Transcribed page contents
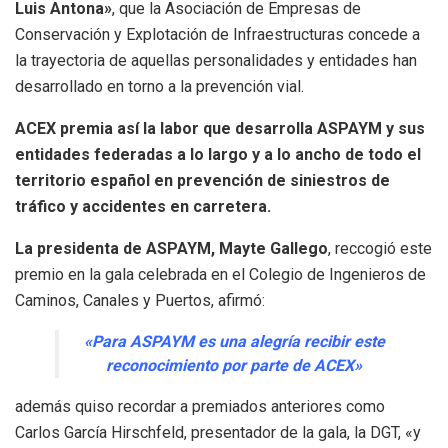
Luis Antona»
, que la Asociación de Empresas de
Conservación y Explotación de Infraestructuras concede a
la trayectoria de aquellas personalidades y entidades han
desarrollado en torno a la prevención vial.
ACEX premia así la labor que desarrolla ASPAYM y sus
entidades federadas a lo largo y a lo ancho de todo el
territorio español en prevención de siniestros de
tráfico y accidentes en carretera.
La presidenta de ASPAYM,
Mayte Gallego
, reccogió este
premio en la gala celebrada en el Colegio de Ingenieros de
Caminos, Canales y Puertos, afirmó:
«Para ASPAYM es una alegría recibir este
reconocimiento por parte de ACEX»
además quiso recordar a premiados anteriores como
Carlos García Hirschfeld, presentador de la gala, la DGT, «y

**Problem requirements**. Output an exact copy of the lines beginning at the one that holds "La presidenta de" and running through the final line of the records.

**Task solution**.
La presidenta de ASPAYM,
Mayte Gallego
, reccogió este
premio en la gala celebrada en el Colegio de Ingenieros de
Caminos, Canales y Puertos, afirmó:
«Para ASPAYM es una alegría recibir este
reconocimiento por parte de ACEX»
además quiso recordar a premiados anteriores como
Carlos García Hirschfeld, presentador de la gala, la DGT, «y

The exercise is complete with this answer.